This vintage Prestige pressing has the kind of Tubey Magical Midrange that modern records rarely even BEGIN to reproduce. Folks, that sound is gone and it sure isn’t showing signs of coming back. If you love hearing INTO a recording, actually being able to “see” the performers, and feeling as if you are sitting in the studio with the Coltrane and the band, this is the record for you. It’s what vintage all analog recordings are known for — this sound.

If you exclusively play modern repressings of vintage recordings, I can say without fear of contradiction that you have never heard this kind of sound on vinyl. Old records have it — not often, and certainly not always — but maybe one out of a hundred new records do, and those are some pretty long odds.
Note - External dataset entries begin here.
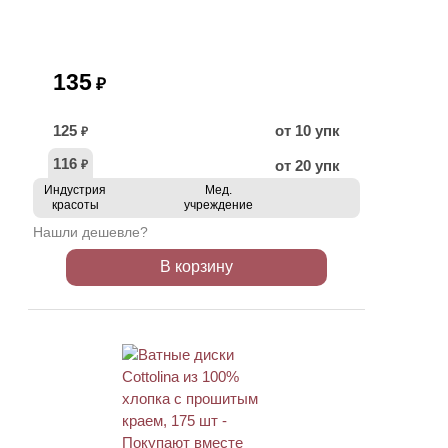
135
₽
125
от 10 упк
₽
116
от 20 упк
₽
Индустрия
Мед.
красоты
учреждение
Нашли дешевле?
В корзину
ХИТ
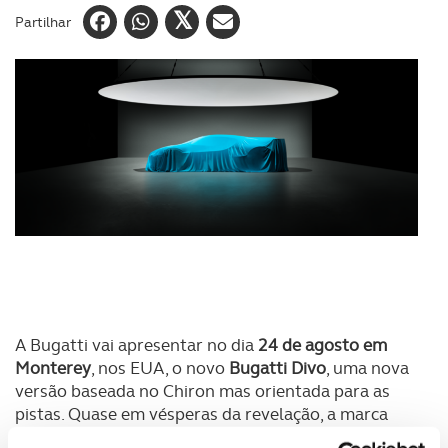
Partilhar
A Bugatti vai apresentar no dia
24 de agosto em
Monterey
, nos EUA, o novo
Bugatti Divo
, uma nova
versão baseada no Chiron mas orientada para as
pistas. Quase em vésperas da revelação, a marca
aguça o apetite com um teaser que mostra a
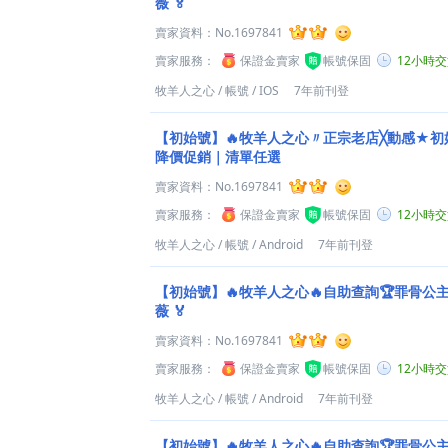
薇 🏅
賣家資料：
No.1697841
賣家服務：
保證金賣家
帳號保固
12小時
牧羊人之心
/
帳號
/
IOS
7年前刊登
【初始號】🔥牧羊人之心〃正宗老店╳動感★初
降價促銷｜清單任選
賣家資料：
No.1697841
賣家服務：
保證金賣家
帳號保固
12小時
牧羊人之心
/
帳號
/
Android
7年前刊登
【初始號】🔥牧羊人之心🔥自助查詢🏆罪骨公主
薇 🏅
賣家資料：
No.1697841
賣家服務：
保證金賣家
帳號保固
12小時
牧羊人之心
/
帳號
/
Android
7年前刊登
【初始號】🔥牧羊人之心🔥自助查詢🏆罪骨公主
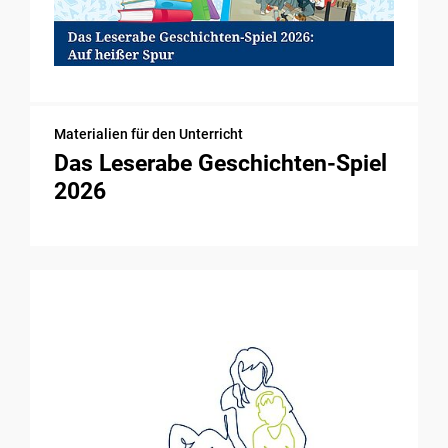
Materialien für den Unterricht
Das Leserabe Geschichten-Spiel
2026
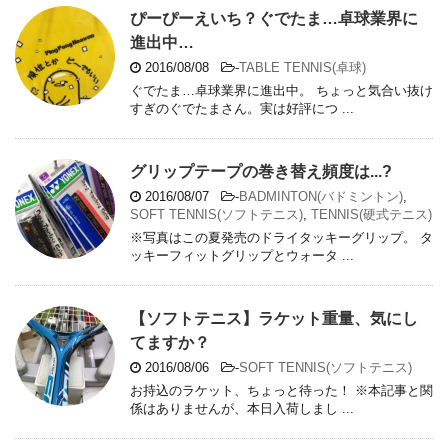
ぴーぴーえいち？ぐでたま…卓球業界に
進出中…
2016/08/08
-
TABLE TENNIS(卓球)
ぐでたま…卓球業界に進出中。 ちょっと気合い抜け
すぎのぐでたまさん。実は好評につ ...
グリップテープの巻き替え頻度は...?
2016/08/07
-
BADMINTON(バドミントン)
,
SOFT TENNIS(ソフトテニス)
,
TENNIS(硬式テニス)
※写真はこの夏発売のドライタッキーグリップ。 タ
ッキーフィットグリップとウォータ ...
【ソフトテニス】ラケット重量、気にし
てますか？
2016/08/06
-
SOFT TENNIS(ソフトテニス)
お持込のラケット、ちょっと待った！ ※本記事と関
係はありませんが、本日入荷しまし ...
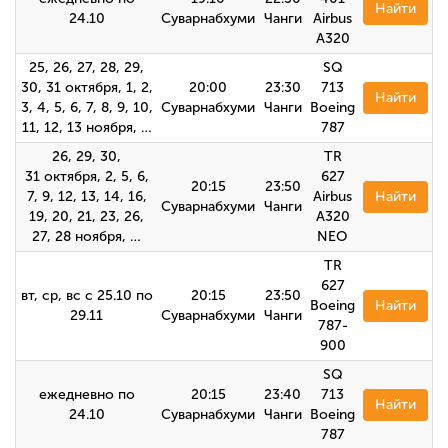
Найти
24.10
Суварнабхуми
Чанги
Airbus
А320
25, 26, 27, 28, 29,
SQ
30, 31 октября, 1, 2,
20:00
23:30
713
Найти
3, 4, 5, 6, 7, 8, 9, 10,
Суварнабхуми
Чанги
Boeing
11, 12, 13 ноября, …
787
26, 29, 30,
TR
31 октября, 2, 5, 6,
627
20:15
23:50
7, 9, 12, 13, 14, 16,
Airbus
Найти
Суварнабхуми
Чанги
19, 20, 21, 23, 26,
A320
27, 28 ноября, …
NEO
TR
627
вт, ср, вс с 25.10 по
20:15
23:50
Boeing
Найти
29.11
Суварнабхуми
Чанги
787-
900
SQ
ежедневно по
20:15
23:40
713
Найти
24.10
Суварнабхуми
Чанги
Boeing
787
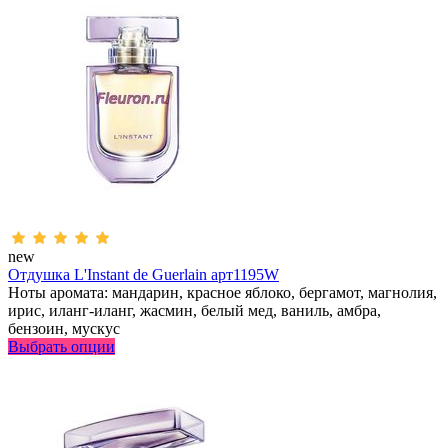
new
Отдушка L'Instant de Guerlain арт1195W
Ноты аромата: мандарин, красное яблоко, бергамот, магнолия,
ирис, иланг-иланг, жасмин, белый мед, ваниль, амбра,
бензоин, мускус
Выбрать опции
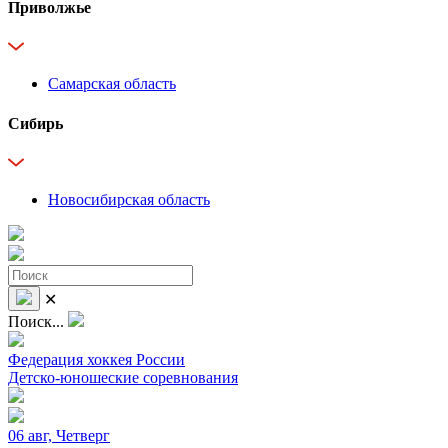
Приволжье
Самарская область
Сибирь
Новосибирская область
✕
Поиск...
Федерация хоккея России
Детско-юношеские соревнования
06 авг, Четверг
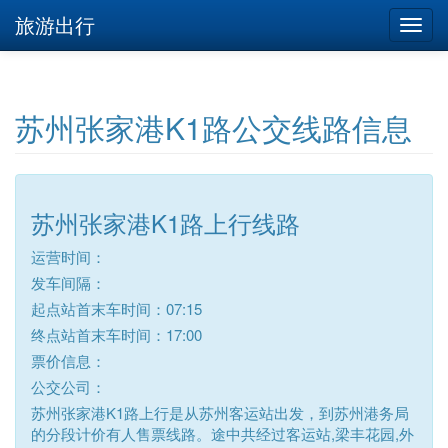
旅游出行
苏州张家港K1路公交线路信息
苏州张家港K1路上行线路
运营时间：
发车间隔：
起点站首末车时间：07:15
终点站首末车时间：17:00
票价信息：
公交公司：
苏州张家港K1路上行是从苏州客运站出发，到苏州港务局
的分段计价有人售票线路。途中共经过客运站,梁丰花园,外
What the best sides of Last Trane have to offer is not hard to hear:

  • The biggest, most immediate staging in the largest acoustic space
  • The most Tubey Magic, without which you have almost nothing. CDs give you clean and clear. Only the best vintage vinyl pressings offer the kind of Tubey Magic that was on the tapes in 1958 (though the album wasn’t released until 1966)
  • Tight, note-like, rich, full-bodied bass, with the correct amount of weight down low
  • Natural tonality in the midrange — with all the instruments having the correct timbre
  • Transparency and resolution, critical to hearing into the three-dimensional space of the studio

No doubt there’s more but we hope that should do for now. Playing the record is the only way to hear all of the qualities we discuss above, and playing the best pressings against a pile of other copies under rigorously controlled conditions is the only way to find a pressing that sounds as good as this one does.

Copies with rich lower mids and nice extension up top did the best in our shootout, assuming they weren’t veiled or smeary of course. So many things can go wrong on a record! We know, we’ve heard them all.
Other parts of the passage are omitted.